Everything seemed fine since then until a few days ago. We noticed on a long motorway journey (ie engine was warm) that under acceleration (uphill or level) a mil stutter. We decided to take it easy on the way home (~65 mph) and it was ok.

Driving around town yesterday all seemed fine.

Today we decided to head out for a drive, but as soon as we hit the motorway again (accel above > 40 mph in 3/4) we noticed severe stutters -- ie the harder you push the accelerator the more it stutters. We ended up driving up a slight hill at 40 before taking the next exit and heading home as concerned the car might not have made it

So in summary
* Seems to happen when warm or cold
* Gentle run around town seems ok 
* Mild-moderate acceleration starts stutter
* stutter is worse the more acceleration is demanded
* no total cut-outs so far
* accel in 1/2 seems ok even moderate-hard
* An OBD-II sensor doesn't output any codes (although I note the I/M system check entries for "fuel" and other stuff that comes up fine on my ford focus all show as "n/a")

My own thoughts so far:
* Fuel contamination (but always use same source)
* Fuel filter (was changed at last service)
* Air meter/valve/obstruction?
* Split hose
* Turbo problem
* SW/sensor/ECU

Recommendations on pinning down. I'm a little wary of the garage randomly replacing stuff although I'll likely have to take it there soon as car isn't really driveable (and could make things worse)

Thanks!


----------



## planetf1 (Sep 22, 2008)

So, some further "testing" today - seems that gentle driving doesn't bring on any issues.

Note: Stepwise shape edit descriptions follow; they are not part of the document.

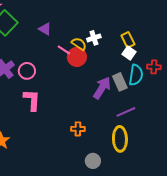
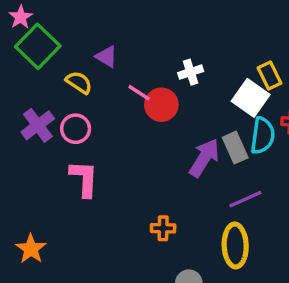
yellow rectangle: (128, 40) -> (269, 76), moved
yellow semicircle: (79, 44) -> (79, 82), moved
white square: (129, 53) -> (251, 98), size x1.5

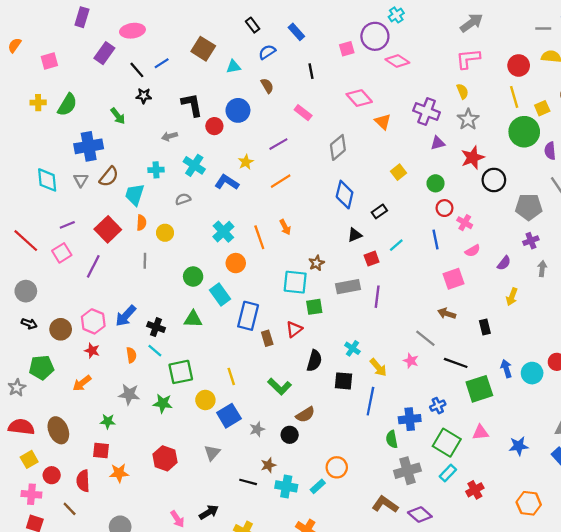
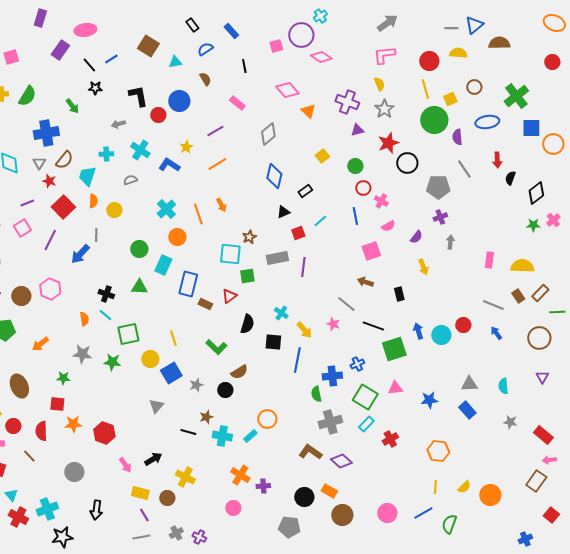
cyan rectangle: (220, 294) -> (163, 265), turned 60
yellow arrow: (512, 297) -> (423, 267), turned -42
blue arrow: (126, 316) -> (80, 254), moved
brown rectangle: (267, 338) -> (205, 304), turned -48
red star: (92, 351) -> (49, 181), moved
red hexagon: (165, 458) -> (104, 433), moved

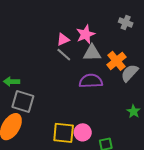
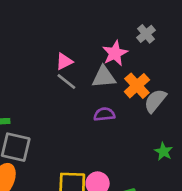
gray cross: (126, 22) -> (146, 34), turned 32
pink star: (86, 34) -> (115, 53), moved
purple semicircle: (91, 81) -> (104, 114), size x0.7

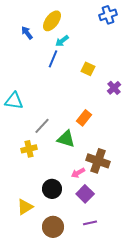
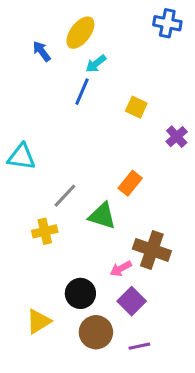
blue cross: (108, 15) -> (167, 23), turned 30
brown circle: (53, 227) -> (96, 332), moved

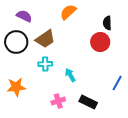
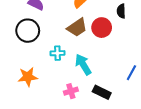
brown trapezoid: (45, 39) -> (77, 28), moved
red circle: (100, 42) -> (102, 28), moved
cyan arrow: (70, 75) -> (83, 64), size x1.5

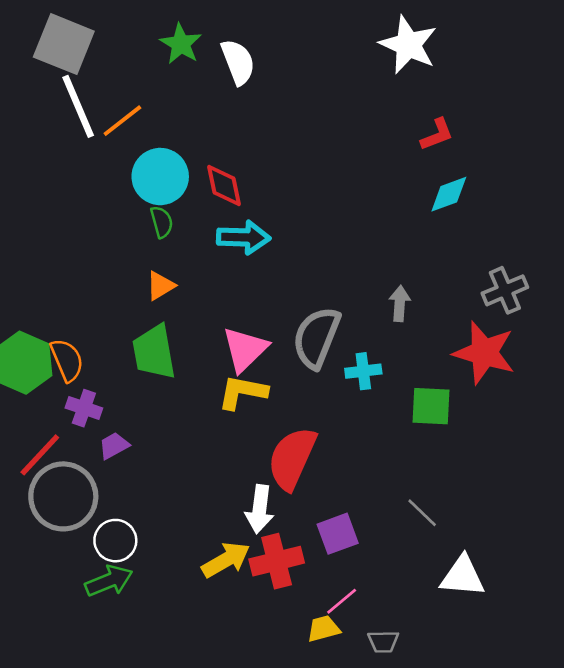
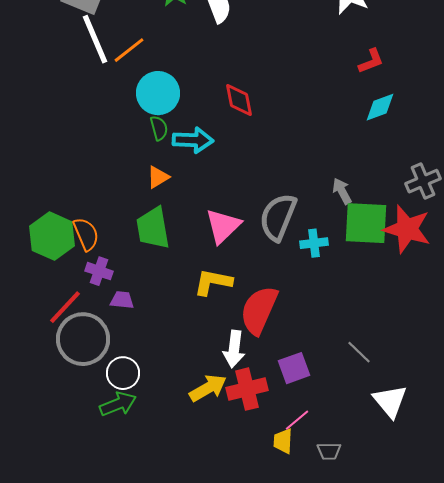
red diamond: (224, 185) -> (239, 100), moved
cyan arrow: (244, 237) -> (193, 140), moved
gray arrow: (400, 303) -> (342, 191), turned -32
yellow L-shape: (242, 392) -> (213, 282), moved
green square: (431, 406) -> (366, 223), moved, size x1.4
purple trapezoid: (114, 446) -> (122, 300), turned 35
white triangle: (462, 576) -> (390, 401), turned 45
yellow trapezoid: (323, 629) -> (283, 441), turned -72

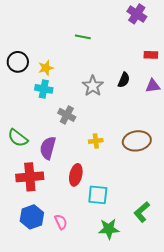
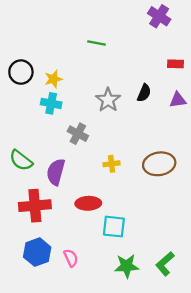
red ellipse: (76, 175) -> (88, 203), turned 75
green L-shape: (142, 212) -> (165, 264), moved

Very gentle accel even to 4500 revs+ also gives no-minimimal issues.

Also at no point was there any indication really of stuttering/stalling -- more accurately it's intermittent loss of power under hard acceleration.

Indeed I'm thinking it's turbo. Accelerate hard and for 1-2s you get normal ok acceleration. Then at the point the turbo normally kicks in for a boost you get a fraction of boost then back to normal, then boost, causing almost a kangarooing. As soon as acceleration is slacked everything smooth again.

Turbo boost problem? Turbo or cracked pipes?


----------



## planetf1 (Sep 22, 2008)

after more reading wondering if it could be fuel filter? thoughts?


----------



## planetf1 (Sep 22, 2008)

Had a fuel filter replacement done anyway (57 UKP) by main dealer.

Appears problems has 100% disappeared, but obviously needs to be a bit longer before I'm sure. Hard accel etc all just fine. Dealer confirmed it was bunged up with sludge and was surprised it hadn't been changed (I had it services at a different dealer).


----------